Candelita made chugging noises. “Chuka-chuka-chuka-chuka…”
“Woo-woo!” Lalo hooted.
“¡Cállate!” Mamá said. “Listen!”
A high-pitched rattle cracked the silence. Candelita glanced sideways and saw a fat snake the color of dead leaves coiled between two rocks, nose pointed at her, tail vibrating a warning.
She froze.
“What?” Graciela’s voice startled her so much she almost threw her at the snake in anger.
“Keep walking, Candelita,” Mamá said. “No-no, don’t run! Just walk naturally.”

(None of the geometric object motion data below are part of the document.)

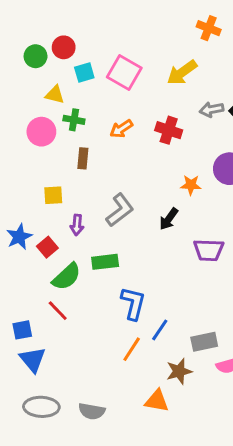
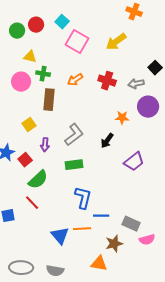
cyan square: (84, 72) -> (62, 22), moved, turned -32
gray arrow: (212, 109) -> (136, 84), moved
brown rectangle: (83, 158) -> (49, 100), size x1.5
yellow square: (53, 195) -> (29, 125), turned -32
purple trapezoid: (209, 250) -> (134, 162), turned -40
green rectangle: (105, 262) -> (74, 165), moved
blue line: (160, 330) -> (101, 216), turned 56
gray rectangle: (204, 342) -> (131, 224), turned 36
orange line: (132, 349) -> (82, 229), turned 54
blue triangle: (33, 360) -> (60, 236), moved

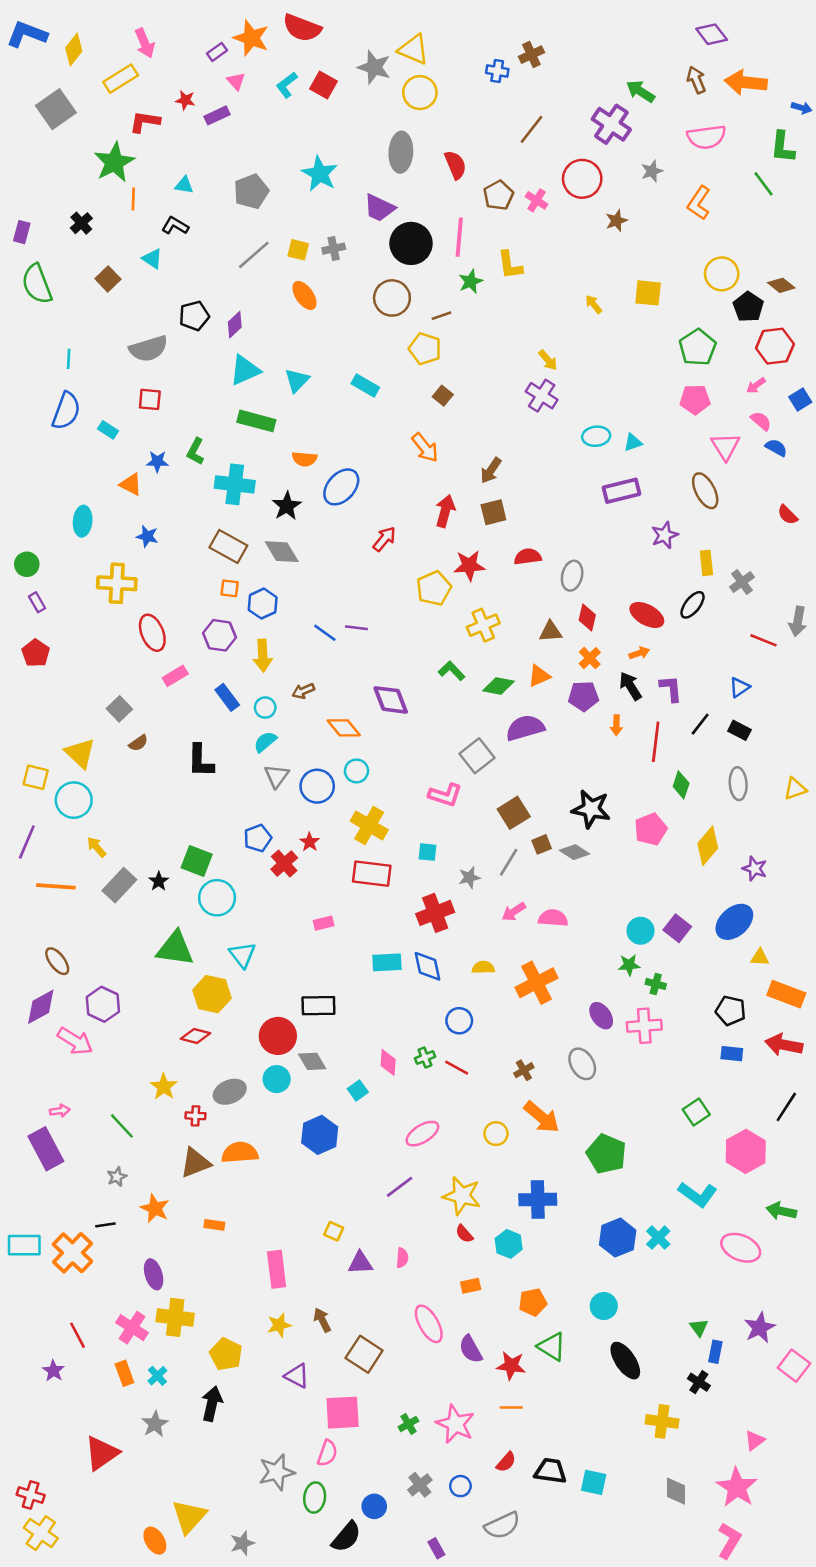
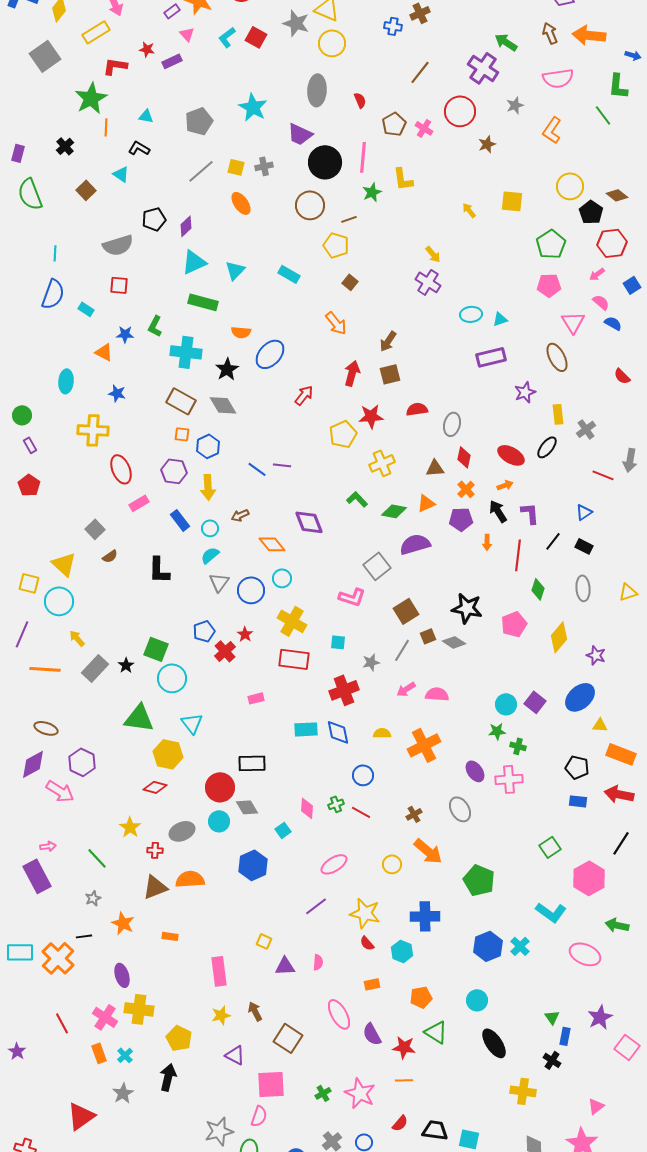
red semicircle: (455, 165) -> (360, 100), size x0.7
brown ellipse: (57, 961) -> (46, 728), turned -35
purple star: (53, 1371) -> (17, 1051), moved

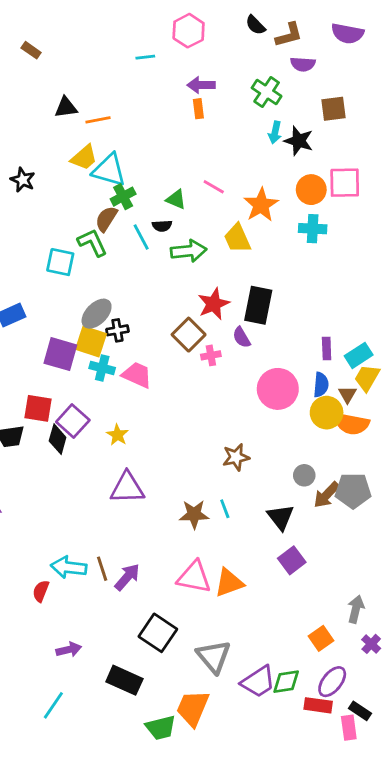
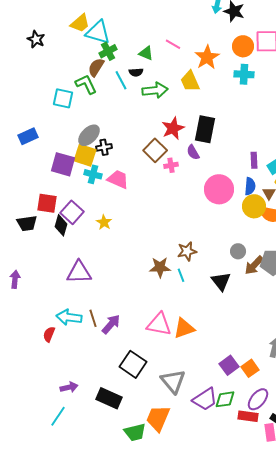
brown star: (236, 457) -> (187, 251), moved
purple triangle: (127, 488) -> (79, 272), moved
brown star: (194, 514) -> (160, 267), moved
purple square: (292, 560) -> (229, 365), moved
purple arrow: (69, 650) -> (69, 387), moved

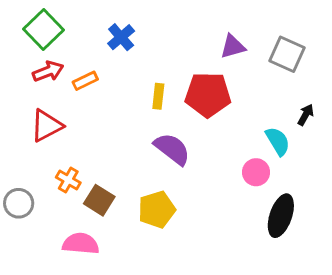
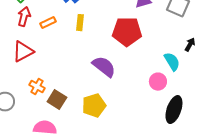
red arrow: (48, 71) -> (24, 17), turned -54
yellow rectangle: (158, 96) -> (80, 23), moved

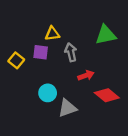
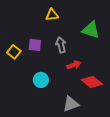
yellow triangle: (52, 34) -> (52, 15), moved
green triangle: (106, 35) -> (91, 30), turned 30
gray triangle: (67, 108) -> (71, 104), moved

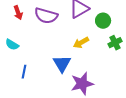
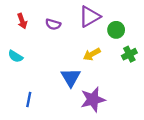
purple semicircle: (46, 16) -> (53, 24), size x0.6
blue line: (24, 72) -> (29, 100), moved

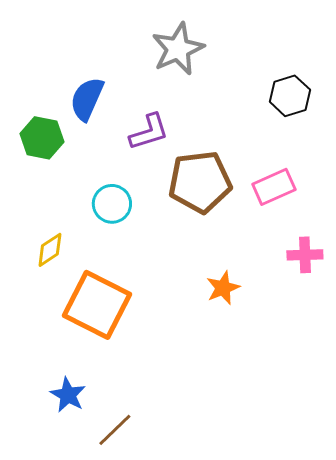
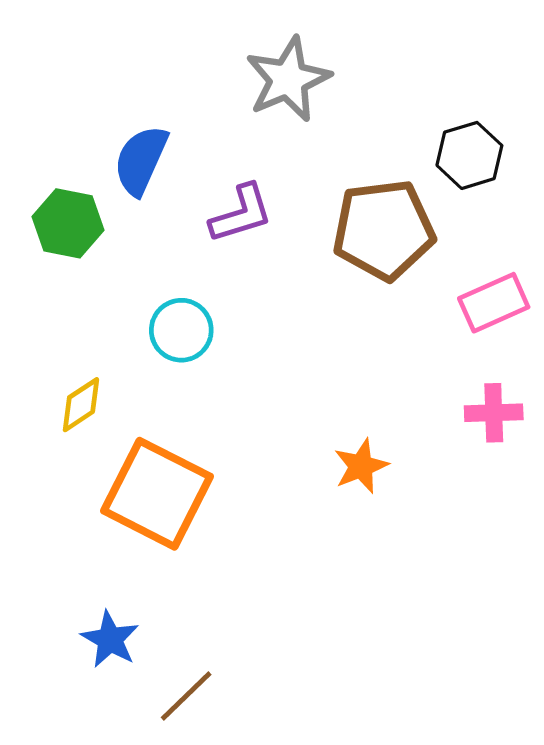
brown pentagon: (200, 182) -> (384, 230), moved
pink rectangle: (274, 187) -> (494, 303), moved

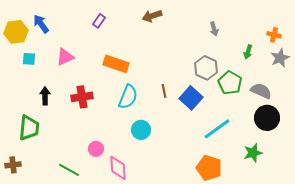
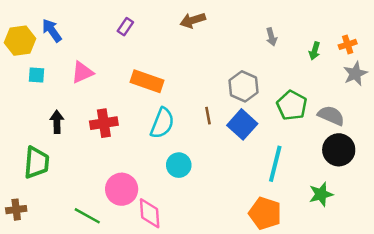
orange cross: (274, 35) -> (348, 44), turned -32
green arrow: (248, 52) -> (315, 51), moved
gray hexagon: (206, 68) -> (244, 86), moved
cyan line: (217, 129) -> (275, 164), turned -40
pink circle: (96, 149) -> (122, 189), size x1.6

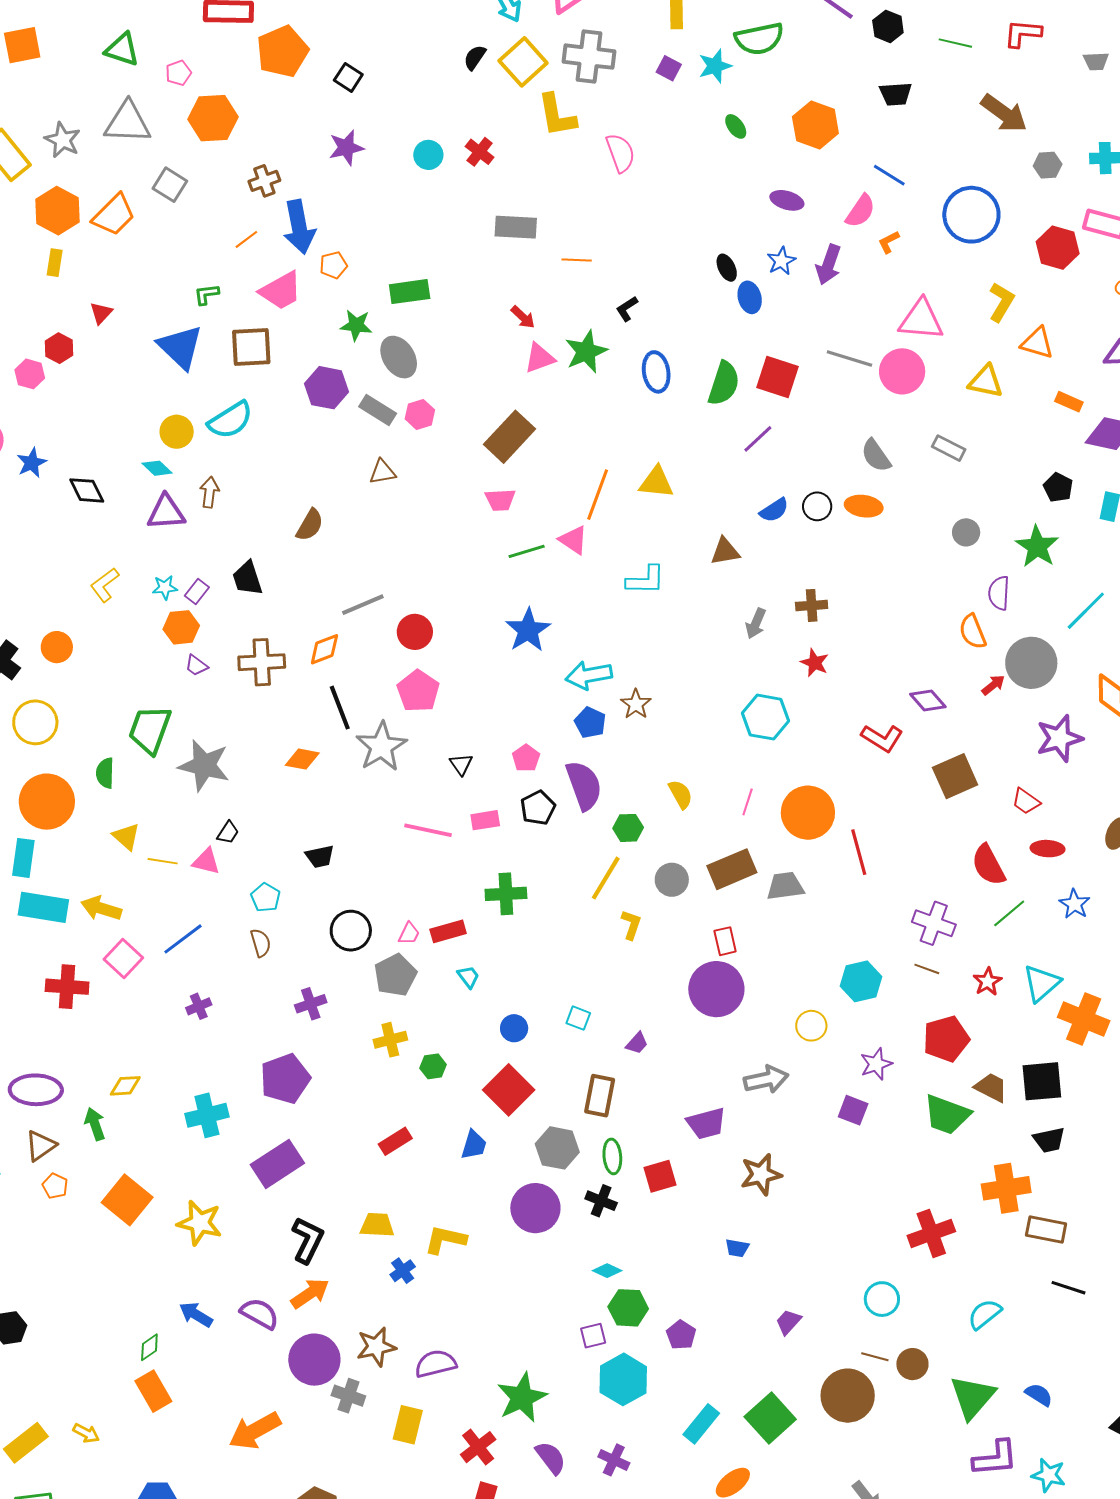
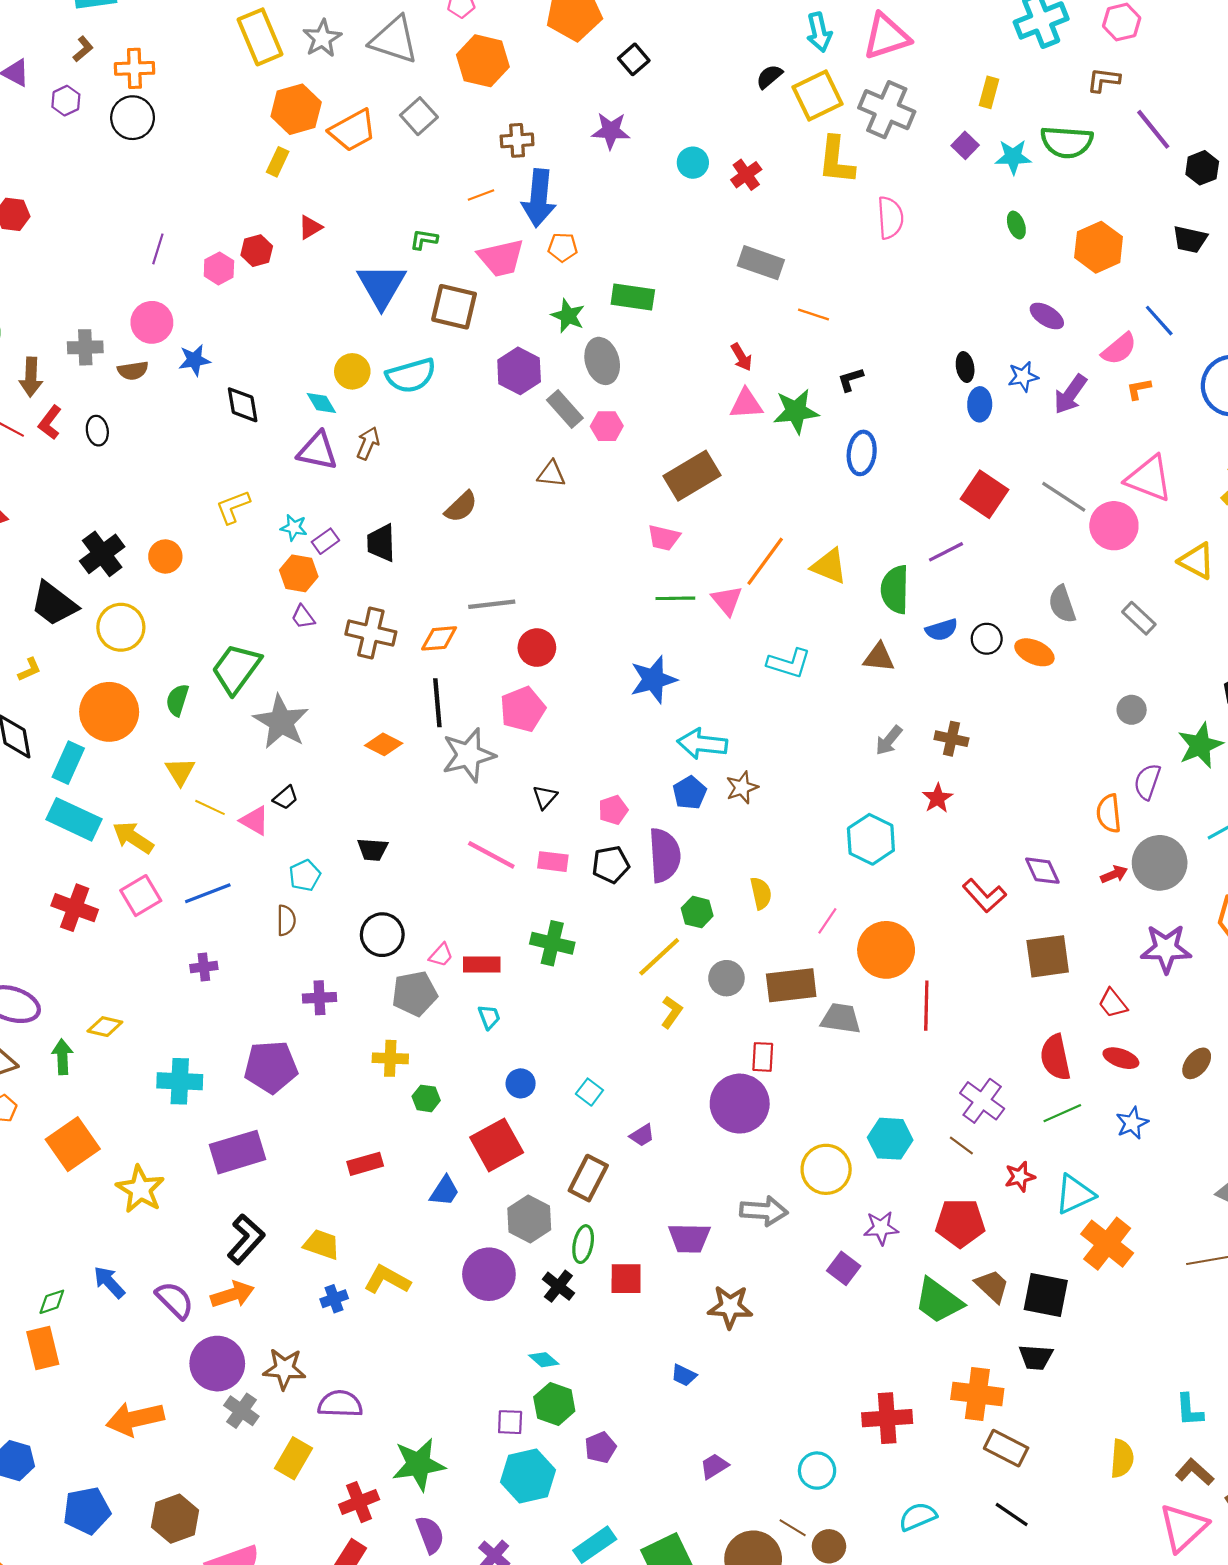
green semicircle: (724, 383) -> (895, 589), moved, turned 147
yellow circle: (811, 1026) -> (826, 1169), size x1.5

She tried not to cry as she struggled to remember how she normally walked. Papá circled behind the serpent, tossing her a wink before he crept up on it, forked stick in one hand, machete in the other, and struck fast: trapped the head with the fork, chopped it off in one stroke, and leapt back. The headless beast’s tail rattled on, and her heart clenched in horror.
Papá said, “Don’t worry. He’s dead. He just doesn’t know it yet.”
It seemed nothing frightened Papá, despite his quiet ways and Miguel’s accusations of cowardice. But was fearlessness enough? Papá used to break wild horses at the rancho, animals possessed by demons till he roped them tight, ran them dizzy, and cast them into the dust. But his courage hadn’t stopped one wild bronco from stomping his back and breaking him, ending his job—and any hope Papá might pay for Candelita to finish school. Now he’d killed a snake, but that wouldn’t prevent the next one from killing him. Then what would happen to them all?
Mamá dropped her pack, rummaged inside, and pulled out her bone-handled knife. She whipped the snake’s length against the ground to stop its writhing, gutted the entrails, and cast them aside. Her movements had a ruthlessness, a certainty Candelita admired but felt sure she would never know. Mamá pointed the knife at her, presenting the bloody tip like a priest presenting the blood of Christ. “You’ll help me butcher this beast for dinner.”
Candelita had carved many a fresh kill before—chickens, pigs, rabbits—but this felt different, slicing up a snake that almost sank poisonous fangs into her moments ago. Not that she was still scared. Not at all. She enjoyed cutting this monster to bits.
Lalo smirked, “Can I give Graciela the rattle before you chop that up too?”